Paper: What Do You See in Common? Learning Hierarchical Prototypes over Tree-of-Life to Discover Evolutionary Traits
Abstract:
A grand challenge in biology is to discover evolutionary traits, which are features of organisms common to a group of species with a shared ancestor in the tree of life (also referred to as phylogenetic tree). With the growing availability of image repositories in biology, there is a tremendous opportunity to discover evolutionary traits directly from images in the form of a hierarchy of prototypes. However, current prototype-based methods are mostly designed to operate over a flat structure of classes and face several challenges in discovering hierarchical prototypes, including the issue of learning over-specific prototypes at internal nodes. To overcome these challenges, we introduce the framework of Hierarchy aligned Commonality through Prototypical Networks (HComP-Net). The key novelties in HComP-Net include a novel over-specificity loss to avoid learning over-specific prototypes, a novel discriminative loss to ensure prototypes at an internal node are absent in the contrasting set of species with different ancestry, and a novel masking module to allow for the exclusion of over-specific prototypes at higher levels of the tree without hampering classification performance.

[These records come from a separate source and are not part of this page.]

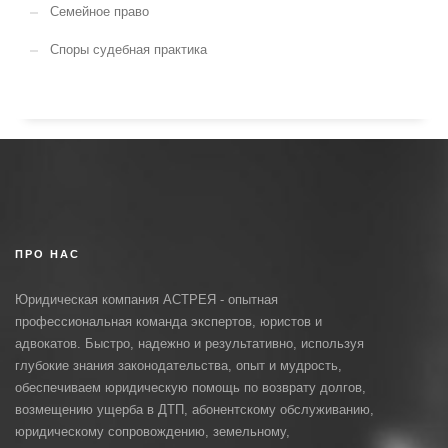
Семейное право
Споры судебная практика
ПРО НАС
Юридическая компания АСТРЕЯ - опытная
профессиональная команда экспертов, юристов и
адвокатов. Быстро, надежно и результативно, используя
глубокие знания законодательства, опыт и мудрость,
обеспечиваем юридическую помощь по возврату долгов,
возмещению ущерба в ДТП, абонентскому обслуживанию,
юридическому сопровождению, земельному,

We empirically show that HComP-Net learns prototypes that are accurate, semantically consistent, and generalizable to unseen species in comparison to baselines.

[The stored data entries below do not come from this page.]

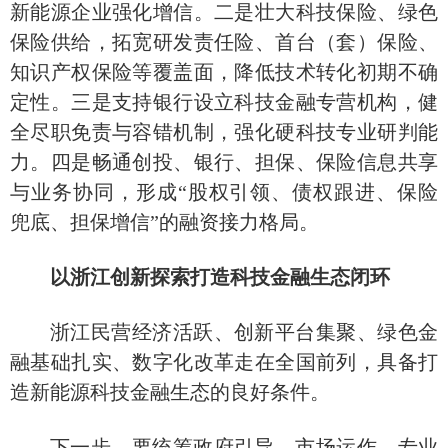
新能源企业强化增信。二是壮大科技保险、绿色
保险供给，拓宽研发责任险、首台（套）保险、
知识产权保险等覆盖面，降低技术转化初期不确
定性。三是支持银行设立科技金融专营机构，健
全尽职免责与容错机制，强化硬科技专业研判能
力。四是畅通创投、银行、担保、保险信息共享
与业务协同，形成
“股权引领、债权跟进、保险
兜底、担保增信”的融资接力格局。
以浙江创新探索打造科技金融生态闭环
浙江民营经济活跃、创新平台集聚、绿色金
融基础扎实、数字化改革走在全国前列，具备打
造新能源科技金融生态的良好条件。
下一步，要统筹政府引导、市场运作、专业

Run the following command to create and activate a new conda environment
conda create -n hcomp
conda activate hcomp
and run the following command to install the required packages
pip install -r requirements.txt
Download CUB-200-2011 [1] dataset and save it in the /data
path
Once downloaded the folder structure should look something like this
data/
└── CUB_200_2011/
├── attributes/ # Not used
├── images/
├── parts/
├── image_class_labels.txt
├── train_test_split.txt
├── images.txt
├── bounding_boxes.txt
├── classes.txt
└── README.md
Run the following command to create CUB-190
dataset. Running the command creates dataset_cub190
and images_cub190
folders
python preprocess_data/prepare_cub190.py --segment
The folder structure should now look like this
data/
└── CUB_200_2011/
├── attributes/ # Not used
├── dataset_cub190/ # Newly created
├── images/
├── images_cub190/ # Newly created
├── parts/
├── image_class_labels.txt
├── train_test_split.txt
├── images.txt
├── bounding_boxes.txt
├── classes.txt
└── README.md
In order to train the model run the following command.
The following command is for running the model on cub190
dataset. Running cub190
with a batch_size
of 256 required two a100 GPUs, therefore gpu_ids
is set to 0,1
. For running on single gpu remove the gpu_ids
argument, as it assume single GPU by default.
python main.py --log_dir './runs/hcompnet_cub190_cnext26' --dataset CUB-190 --net convnext_tiny_26 --batch_size 256 --batch_size_pretrain 256 --epochs 75 --epochs_pretrain 10 --epochs_finetune_classifier 3 --epochs_finetune_mask 60 --freeze_epochs 10 --gpu_ids '0,1' --num_workers 8 --phylo_config ./configs/cub190_phylogeny.yaml --num_protos_per_child 10
We create Top-K Visualizations to analyze prototypes, where we visualize the Top-K nearest image patches for an hierarchical prototype from each leaf descendant. Follow the steps in the plot_topk_visualizations.ipynb
, to create Top-K visualization.
Follow instructions in part_purity_cub.ipynb
to quantitatively analyze the semantic quality of prototypes
- [1] Wah, Catherine, Steve Branson, Peter Welinder, Pietro Perona, and Serge Belongie. "The caltech-ucsd birds-200-2011 dataset." (2011).